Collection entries

○ ○ ○ ○

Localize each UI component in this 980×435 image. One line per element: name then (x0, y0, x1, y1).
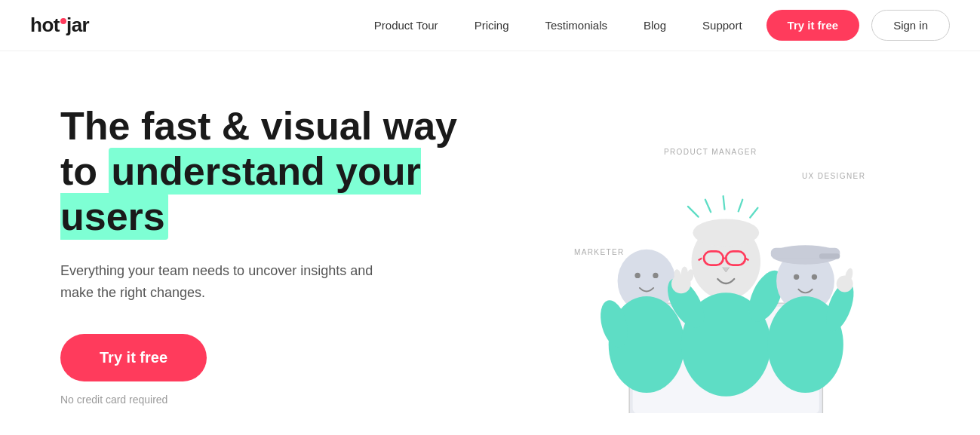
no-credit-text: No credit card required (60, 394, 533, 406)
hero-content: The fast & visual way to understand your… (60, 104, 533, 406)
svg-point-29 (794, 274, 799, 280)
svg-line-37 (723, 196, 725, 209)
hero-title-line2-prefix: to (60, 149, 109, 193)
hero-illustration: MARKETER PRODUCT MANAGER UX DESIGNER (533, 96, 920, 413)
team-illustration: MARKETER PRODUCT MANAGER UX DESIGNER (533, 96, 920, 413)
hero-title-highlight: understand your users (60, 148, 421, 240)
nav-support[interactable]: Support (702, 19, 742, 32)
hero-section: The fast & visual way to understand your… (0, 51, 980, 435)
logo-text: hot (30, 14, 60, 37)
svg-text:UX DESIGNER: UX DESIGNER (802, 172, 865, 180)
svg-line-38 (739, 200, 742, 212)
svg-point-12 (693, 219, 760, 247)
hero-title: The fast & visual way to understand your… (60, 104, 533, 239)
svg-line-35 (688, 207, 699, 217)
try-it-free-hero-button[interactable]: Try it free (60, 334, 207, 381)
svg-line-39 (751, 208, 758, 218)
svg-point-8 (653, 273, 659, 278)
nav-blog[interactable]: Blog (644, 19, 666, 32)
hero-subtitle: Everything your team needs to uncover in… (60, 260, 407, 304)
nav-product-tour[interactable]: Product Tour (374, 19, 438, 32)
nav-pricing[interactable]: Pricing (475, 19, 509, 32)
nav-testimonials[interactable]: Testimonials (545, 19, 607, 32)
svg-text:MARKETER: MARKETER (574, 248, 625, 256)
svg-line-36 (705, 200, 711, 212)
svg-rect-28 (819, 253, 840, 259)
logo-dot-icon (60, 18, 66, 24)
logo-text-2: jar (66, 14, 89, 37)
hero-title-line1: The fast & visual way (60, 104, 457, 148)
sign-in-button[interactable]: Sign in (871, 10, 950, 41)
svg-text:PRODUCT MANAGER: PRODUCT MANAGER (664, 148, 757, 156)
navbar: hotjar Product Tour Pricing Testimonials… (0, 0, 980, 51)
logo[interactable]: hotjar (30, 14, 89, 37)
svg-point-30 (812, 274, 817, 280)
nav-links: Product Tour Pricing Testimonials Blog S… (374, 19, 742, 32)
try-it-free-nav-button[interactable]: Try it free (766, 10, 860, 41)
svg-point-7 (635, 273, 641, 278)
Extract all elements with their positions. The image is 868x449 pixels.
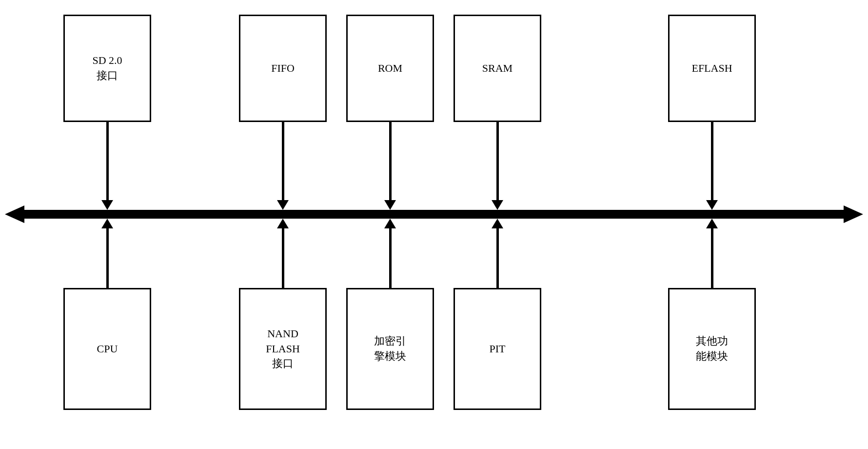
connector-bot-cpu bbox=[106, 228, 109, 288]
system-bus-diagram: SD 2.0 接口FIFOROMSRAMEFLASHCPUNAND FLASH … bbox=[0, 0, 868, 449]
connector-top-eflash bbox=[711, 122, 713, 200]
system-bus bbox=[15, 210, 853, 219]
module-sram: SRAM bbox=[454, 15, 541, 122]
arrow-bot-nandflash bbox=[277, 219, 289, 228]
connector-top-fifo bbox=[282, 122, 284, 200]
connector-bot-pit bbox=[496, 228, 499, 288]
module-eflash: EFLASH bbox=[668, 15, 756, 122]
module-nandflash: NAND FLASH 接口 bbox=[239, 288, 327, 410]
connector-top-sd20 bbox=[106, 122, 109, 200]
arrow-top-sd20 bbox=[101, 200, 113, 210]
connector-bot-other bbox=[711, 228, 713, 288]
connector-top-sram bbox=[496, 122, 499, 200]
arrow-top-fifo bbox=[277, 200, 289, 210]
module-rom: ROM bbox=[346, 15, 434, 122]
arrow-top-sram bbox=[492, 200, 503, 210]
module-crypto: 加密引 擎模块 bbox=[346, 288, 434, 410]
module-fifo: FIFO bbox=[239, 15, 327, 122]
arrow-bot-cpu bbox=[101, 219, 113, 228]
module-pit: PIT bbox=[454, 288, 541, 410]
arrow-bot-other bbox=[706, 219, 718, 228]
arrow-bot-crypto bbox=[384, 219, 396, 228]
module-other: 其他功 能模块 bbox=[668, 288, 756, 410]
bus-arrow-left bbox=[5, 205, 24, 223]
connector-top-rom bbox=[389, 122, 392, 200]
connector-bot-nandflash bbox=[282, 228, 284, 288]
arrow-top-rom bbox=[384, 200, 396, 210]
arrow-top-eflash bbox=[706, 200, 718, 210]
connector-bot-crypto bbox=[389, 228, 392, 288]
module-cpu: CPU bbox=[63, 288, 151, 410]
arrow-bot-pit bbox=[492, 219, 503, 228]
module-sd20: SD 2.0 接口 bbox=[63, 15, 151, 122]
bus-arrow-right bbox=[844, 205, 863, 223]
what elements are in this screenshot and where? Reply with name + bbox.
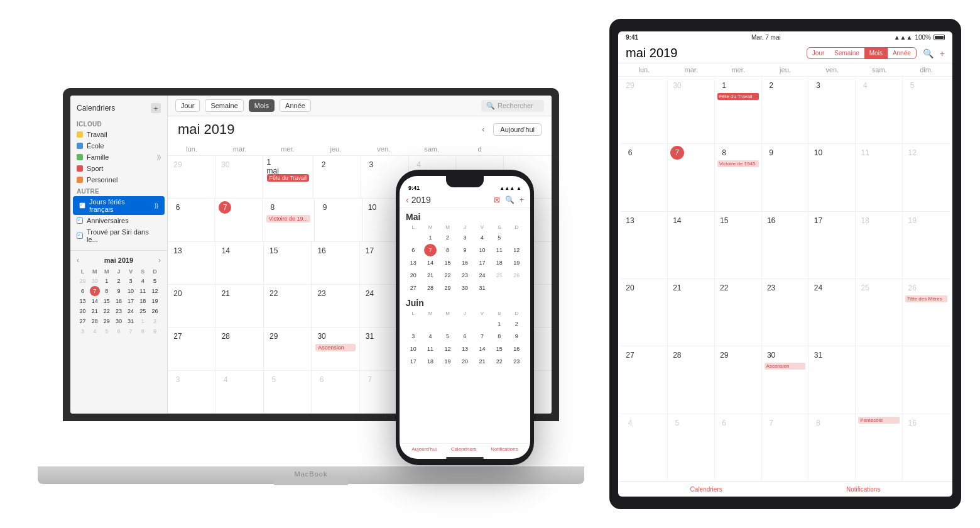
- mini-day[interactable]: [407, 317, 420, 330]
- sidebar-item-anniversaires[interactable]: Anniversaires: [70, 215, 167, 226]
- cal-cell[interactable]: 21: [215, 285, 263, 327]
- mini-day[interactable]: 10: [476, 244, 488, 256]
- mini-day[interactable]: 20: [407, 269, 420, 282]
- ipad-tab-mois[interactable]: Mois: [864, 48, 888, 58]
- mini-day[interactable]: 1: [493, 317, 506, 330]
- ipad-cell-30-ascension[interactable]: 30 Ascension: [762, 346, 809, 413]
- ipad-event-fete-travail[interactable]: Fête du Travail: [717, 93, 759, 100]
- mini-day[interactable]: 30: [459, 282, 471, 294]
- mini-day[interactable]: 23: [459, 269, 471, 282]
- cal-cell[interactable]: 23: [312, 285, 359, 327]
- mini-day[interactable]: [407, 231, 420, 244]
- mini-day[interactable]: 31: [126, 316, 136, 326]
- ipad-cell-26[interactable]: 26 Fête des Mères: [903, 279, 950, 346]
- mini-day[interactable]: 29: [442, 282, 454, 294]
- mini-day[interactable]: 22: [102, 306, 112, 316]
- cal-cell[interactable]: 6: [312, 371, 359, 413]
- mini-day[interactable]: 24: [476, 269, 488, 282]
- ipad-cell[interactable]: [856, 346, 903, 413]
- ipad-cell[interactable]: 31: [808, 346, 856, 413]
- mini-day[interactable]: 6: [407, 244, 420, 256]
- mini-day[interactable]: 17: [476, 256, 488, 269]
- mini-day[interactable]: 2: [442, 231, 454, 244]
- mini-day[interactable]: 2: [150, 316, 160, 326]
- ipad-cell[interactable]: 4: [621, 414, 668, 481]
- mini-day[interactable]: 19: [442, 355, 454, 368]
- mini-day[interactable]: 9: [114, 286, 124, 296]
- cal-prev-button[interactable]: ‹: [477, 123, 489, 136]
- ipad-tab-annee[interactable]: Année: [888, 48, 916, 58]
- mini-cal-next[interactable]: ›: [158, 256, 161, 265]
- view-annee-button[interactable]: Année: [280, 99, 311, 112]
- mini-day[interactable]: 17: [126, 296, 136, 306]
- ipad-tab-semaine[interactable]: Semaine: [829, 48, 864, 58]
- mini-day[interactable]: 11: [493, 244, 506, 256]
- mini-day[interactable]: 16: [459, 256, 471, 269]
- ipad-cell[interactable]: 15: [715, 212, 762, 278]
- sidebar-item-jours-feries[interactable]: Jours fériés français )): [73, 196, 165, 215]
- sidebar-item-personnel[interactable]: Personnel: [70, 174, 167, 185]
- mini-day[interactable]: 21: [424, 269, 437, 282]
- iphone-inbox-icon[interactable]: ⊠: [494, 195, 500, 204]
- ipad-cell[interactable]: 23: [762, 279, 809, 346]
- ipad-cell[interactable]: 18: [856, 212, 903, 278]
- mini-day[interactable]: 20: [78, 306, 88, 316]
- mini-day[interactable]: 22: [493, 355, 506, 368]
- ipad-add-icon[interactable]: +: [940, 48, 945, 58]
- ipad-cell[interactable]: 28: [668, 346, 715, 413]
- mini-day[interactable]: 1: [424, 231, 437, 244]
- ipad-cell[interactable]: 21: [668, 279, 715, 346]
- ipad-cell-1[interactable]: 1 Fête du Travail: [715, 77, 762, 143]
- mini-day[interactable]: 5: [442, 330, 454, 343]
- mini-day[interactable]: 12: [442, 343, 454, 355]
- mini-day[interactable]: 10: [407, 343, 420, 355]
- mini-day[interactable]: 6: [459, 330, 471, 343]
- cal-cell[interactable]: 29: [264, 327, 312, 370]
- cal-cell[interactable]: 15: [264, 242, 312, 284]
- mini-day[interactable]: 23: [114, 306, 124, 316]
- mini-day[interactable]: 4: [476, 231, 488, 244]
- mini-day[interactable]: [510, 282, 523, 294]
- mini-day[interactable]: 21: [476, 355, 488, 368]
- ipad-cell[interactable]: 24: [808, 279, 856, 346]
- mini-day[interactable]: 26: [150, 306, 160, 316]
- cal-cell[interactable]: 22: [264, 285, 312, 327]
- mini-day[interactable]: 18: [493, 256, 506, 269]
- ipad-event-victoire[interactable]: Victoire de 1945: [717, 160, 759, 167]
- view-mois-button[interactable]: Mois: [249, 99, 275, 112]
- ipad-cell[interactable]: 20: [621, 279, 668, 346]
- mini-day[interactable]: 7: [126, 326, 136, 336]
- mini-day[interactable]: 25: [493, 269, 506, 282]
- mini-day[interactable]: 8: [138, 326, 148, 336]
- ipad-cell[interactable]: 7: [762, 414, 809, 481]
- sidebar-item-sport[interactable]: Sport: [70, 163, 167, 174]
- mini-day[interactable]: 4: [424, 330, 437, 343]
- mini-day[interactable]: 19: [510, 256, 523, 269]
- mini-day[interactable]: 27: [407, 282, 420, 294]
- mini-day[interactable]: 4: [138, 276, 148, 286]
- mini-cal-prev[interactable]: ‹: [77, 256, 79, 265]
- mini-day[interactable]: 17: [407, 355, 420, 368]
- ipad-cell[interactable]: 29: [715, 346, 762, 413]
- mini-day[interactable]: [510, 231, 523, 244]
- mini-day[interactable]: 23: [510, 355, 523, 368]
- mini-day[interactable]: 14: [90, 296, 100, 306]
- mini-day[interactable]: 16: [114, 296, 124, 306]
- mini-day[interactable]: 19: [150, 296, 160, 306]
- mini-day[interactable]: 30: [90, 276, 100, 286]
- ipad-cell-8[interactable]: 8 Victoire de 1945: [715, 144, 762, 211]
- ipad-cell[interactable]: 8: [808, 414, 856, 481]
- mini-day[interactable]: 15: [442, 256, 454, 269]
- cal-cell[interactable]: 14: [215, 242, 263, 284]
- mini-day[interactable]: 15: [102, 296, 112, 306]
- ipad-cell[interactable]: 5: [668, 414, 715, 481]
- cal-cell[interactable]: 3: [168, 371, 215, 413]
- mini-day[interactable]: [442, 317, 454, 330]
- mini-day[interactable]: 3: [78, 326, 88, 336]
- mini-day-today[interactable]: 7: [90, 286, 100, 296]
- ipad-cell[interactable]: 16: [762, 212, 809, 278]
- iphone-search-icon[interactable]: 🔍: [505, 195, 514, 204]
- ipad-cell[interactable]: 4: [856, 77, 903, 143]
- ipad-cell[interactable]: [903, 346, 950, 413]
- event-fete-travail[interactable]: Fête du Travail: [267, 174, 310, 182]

○ ○ ○ ○

▶ Your instructions: Nothing but a number should be given: the count of lines above that hold "text".

▶ Written reply: 6